2 minute read
Council fees exceed cost of Whangaripo build
Advertisement
“Can you please explain how it is possible that a cabin of this size and value is able to incur these kinds of costs to the council?” she asked. “We are not developers, we are not bringing new people into the area. It is simply a basic cabin for private use, for a family that has lived in the area and paid rates for the area for the past 20-plus years.”
In response, a council official indicated that the issue of connection to services was irrelevant, as the Parkers were not being assessed for that.
“Development contributions are collected to upgrade infrastructure throughout the Auckland region,” he wrote. “The cost of a project has no bearing on the development contributions assessment, it is purely assessed on what is proposed.”
Council provided a breakdown of the development assessment:
• $3986 for reserve acquisitions
• $2265 for reserve development
• $684 for community infrastructure
• $4044 for transport
This amounted to just over $12,620 including GST.
The amounts were broken down further into sums for distinct funding areas – rural north upper, Auckland-wide, rural north, or north.
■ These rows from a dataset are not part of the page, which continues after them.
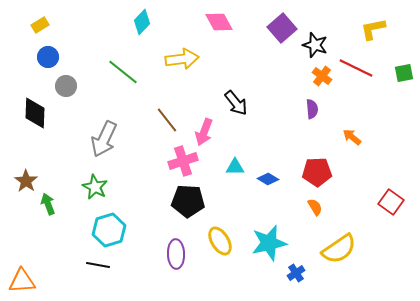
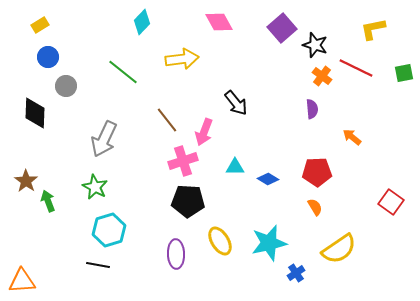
green arrow: moved 3 px up
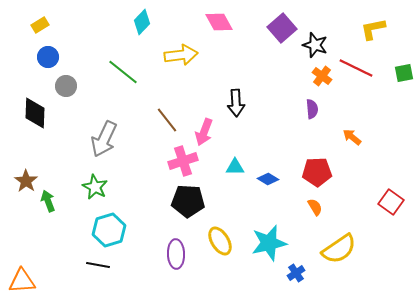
yellow arrow: moved 1 px left, 4 px up
black arrow: rotated 36 degrees clockwise
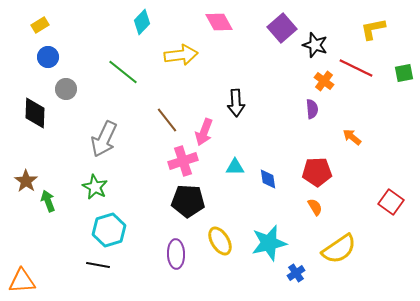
orange cross: moved 2 px right, 5 px down
gray circle: moved 3 px down
blue diamond: rotated 50 degrees clockwise
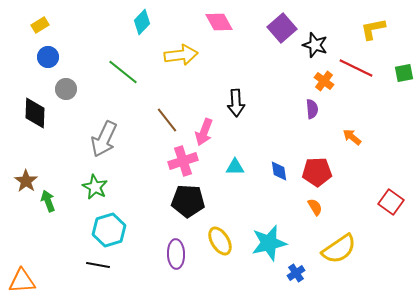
blue diamond: moved 11 px right, 8 px up
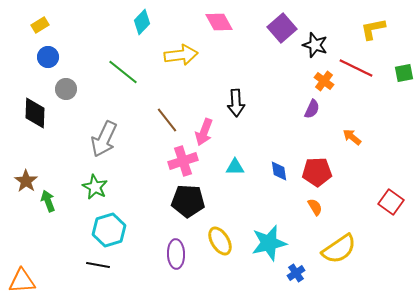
purple semicircle: rotated 30 degrees clockwise
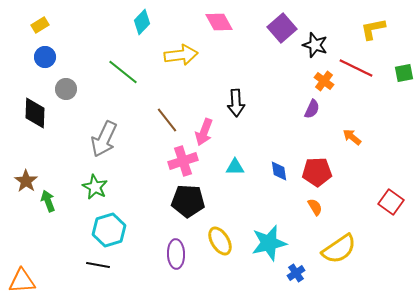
blue circle: moved 3 px left
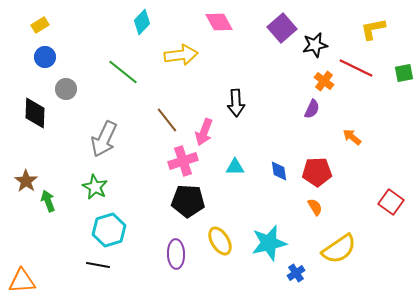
black star: rotated 30 degrees counterclockwise
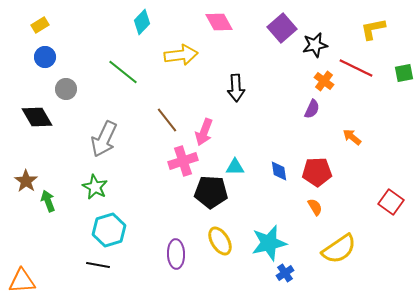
black arrow: moved 15 px up
black diamond: moved 2 px right, 4 px down; rotated 32 degrees counterclockwise
black pentagon: moved 23 px right, 9 px up
blue cross: moved 11 px left
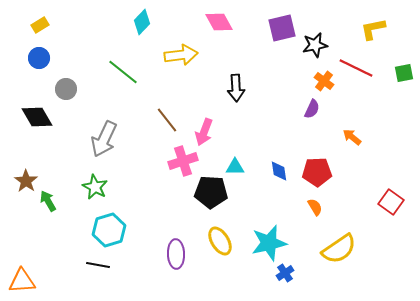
purple square: rotated 28 degrees clockwise
blue circle: moved 6 px left, 1 px down
green arrow: rotated 10 degrees counterclockwise
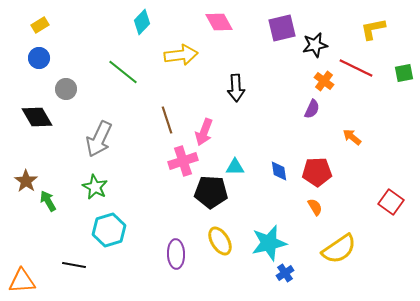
brown line: rotated 20 degrees clockwise
gray arrow: moved 5 px left
black line: moved 24 px left
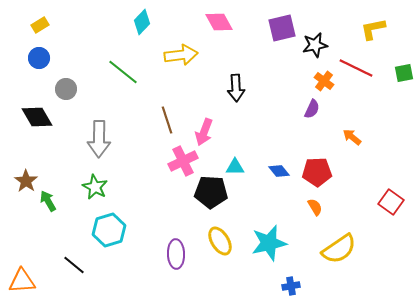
gray arrow: rotated 24 degrees counterclockwise
pink cross: rotated 8 degrees counterclockwise
blue diamond: rotated 30 degrees counterclockwise
black line: rotated 30 degrees clockwise
blue cross: moved 6 px right, 13 px down; rotated 24 degrees clockwise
More digging by Melany established that most of these amounts were for areas, services or proposed developments far from the ‘rural north upper’ region.
Writing again to the same council official, she shared her findings, asked again why her cabin should incur such costs, and said she wanted to lodge a formal objection.
But in response, the official told her she had failed to lodge her objection within the specified time period – 15 working days from the day she received the notice of the assessment (in August). Therefore, “council’s file is now closed”.
Melany said the 15-day requirement was not spelled out clearly before. (Previous communications from council did make reference to an official document, which in turn explained the objection procedure.)
“They keep saying in their policy that everything’s transparent and it’s easy to find,” she said. “But it’s not, because they just put up walls. If you don’t fit within their timeframe they’re not going to talk to you – that’s their ‘out’ card.”
“Fairly applied”
Auckland Council plans to deliver hundreds of projects citywide between 2021 and 2051, at an estimated cost of $11.22 billion, of which it expects to raise $3.83 billion from development contributions.
Council financial policy manager
Andrew Duncan said council budgeted to maintain assets providing services, to improve services to existing residents, and “to accommodate the growth we’re experiencing in the region”.
It had to prioritise, “because, like anybody, we’ve got to work within financial restraints”. Some of the investments would provide benefits to the entire region, so costs were shared across all developments anywhere in the region, he said, citing the city rail link as an example.
Other investments, for instance a park in Wellsford, may benefit much smaller local funding areas, and those costs are shared across developing properties in that particular area.
Duncan said the regional weighted average development contribution was $23,895.51. Tiny homes incurred a smaller cost, given their smaller footprint.
Council policy has been “fairly applied” to the property in question, “reflecting the assessment, and applying a fair share of the costs of the investments the council is making to support growth across the city”.
“The purpose of development contributions is to recover a fair, equitable and proportionate share of the total cost of capital expenditure necessary to service growth over the long term,” Duncan said.